**EXERCISE OBJECTIVE**
Of all the lines below, return only those starting with the line holding "tháng đầu năm 2017" and going on through the line holding "Mút xốp eva màu đỏ 20mm", exactly as written.

**MATERIAL PROVIDED**

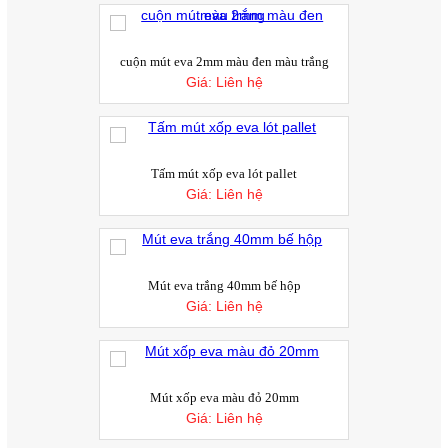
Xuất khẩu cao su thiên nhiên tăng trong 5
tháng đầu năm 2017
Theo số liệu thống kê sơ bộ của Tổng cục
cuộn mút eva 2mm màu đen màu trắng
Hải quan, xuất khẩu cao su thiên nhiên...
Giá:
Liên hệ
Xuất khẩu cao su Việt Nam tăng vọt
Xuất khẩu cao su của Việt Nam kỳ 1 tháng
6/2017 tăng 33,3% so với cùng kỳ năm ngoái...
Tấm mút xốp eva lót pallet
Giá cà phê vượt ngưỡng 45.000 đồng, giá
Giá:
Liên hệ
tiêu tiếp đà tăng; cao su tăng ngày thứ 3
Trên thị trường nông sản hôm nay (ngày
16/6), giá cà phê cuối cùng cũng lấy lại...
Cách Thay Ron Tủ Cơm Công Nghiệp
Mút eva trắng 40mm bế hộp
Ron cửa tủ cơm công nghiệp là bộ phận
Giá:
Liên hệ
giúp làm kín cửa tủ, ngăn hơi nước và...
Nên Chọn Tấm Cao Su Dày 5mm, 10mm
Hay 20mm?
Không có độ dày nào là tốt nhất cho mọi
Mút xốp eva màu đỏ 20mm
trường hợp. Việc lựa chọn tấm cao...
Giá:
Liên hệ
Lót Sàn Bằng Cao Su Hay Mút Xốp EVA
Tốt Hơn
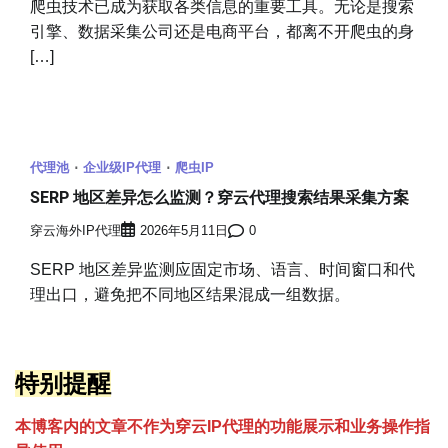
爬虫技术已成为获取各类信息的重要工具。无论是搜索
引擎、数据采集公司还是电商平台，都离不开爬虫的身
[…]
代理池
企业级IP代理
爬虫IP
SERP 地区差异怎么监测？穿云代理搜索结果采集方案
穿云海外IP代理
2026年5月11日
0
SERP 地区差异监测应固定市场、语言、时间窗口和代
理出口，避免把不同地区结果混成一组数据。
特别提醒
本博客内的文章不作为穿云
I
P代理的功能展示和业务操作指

---

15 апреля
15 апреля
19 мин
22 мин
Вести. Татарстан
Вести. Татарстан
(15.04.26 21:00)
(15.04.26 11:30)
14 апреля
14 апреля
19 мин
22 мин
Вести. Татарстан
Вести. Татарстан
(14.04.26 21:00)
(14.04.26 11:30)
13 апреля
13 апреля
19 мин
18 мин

==

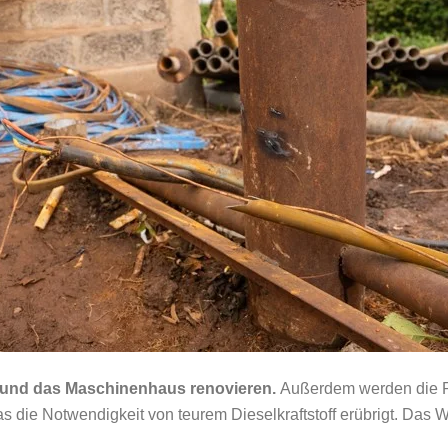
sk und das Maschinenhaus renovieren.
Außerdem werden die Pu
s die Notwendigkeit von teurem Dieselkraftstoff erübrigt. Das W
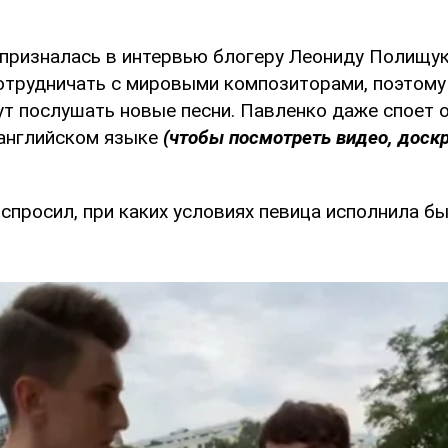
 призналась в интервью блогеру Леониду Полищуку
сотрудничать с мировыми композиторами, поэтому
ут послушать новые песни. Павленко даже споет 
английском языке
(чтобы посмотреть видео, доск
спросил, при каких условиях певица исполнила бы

**EXPECTED OUTPUT**
tháng đầu năm 2017
Theo số liệu thống kê sơ bộ của Tổng cục
cuộn mút eva 2mm màu đen màu trắng
Hải quan, xuất khẩu cao su thiên nhiên...
Giá:
Liên hệ
Xuất khẩu cao su Việt Nam tăng vọt
Xuất khẩu cao su của Việt Nam kỳ 1 tháng
6/2017 tăng 33,3% so với cùng kỳ năm ngoái...
Tấm mút xốp eva lót pallet
Giá cà phê vượt ngưỡng 45.000 đồng, giá
Giá:
Liên hệ
tiêu tiếp đà tăng; cao su tăng ngày thứ 3
Trên thị trường nông sản hôm nay (ngày
16/6), giá cà phê cuối cùng cũng lấy lại...
Cách Thay Ron Tủ Cơm Công Nghiệp
Mút eva trắng 40mm bế hộp
Ron cửa tủ cơm công nghiệp là bộ phận
Giá:
Liên hệ
giúp làm kín cửa tủ, ngăn hơi nước và...
Nên Chọn Tấm Cao Su Dày 5mm, 10mm
Hay 20mm?
Không có độ dày nào là tốt nhất cho mọi
Mút xốp eva màu đỏ 20mm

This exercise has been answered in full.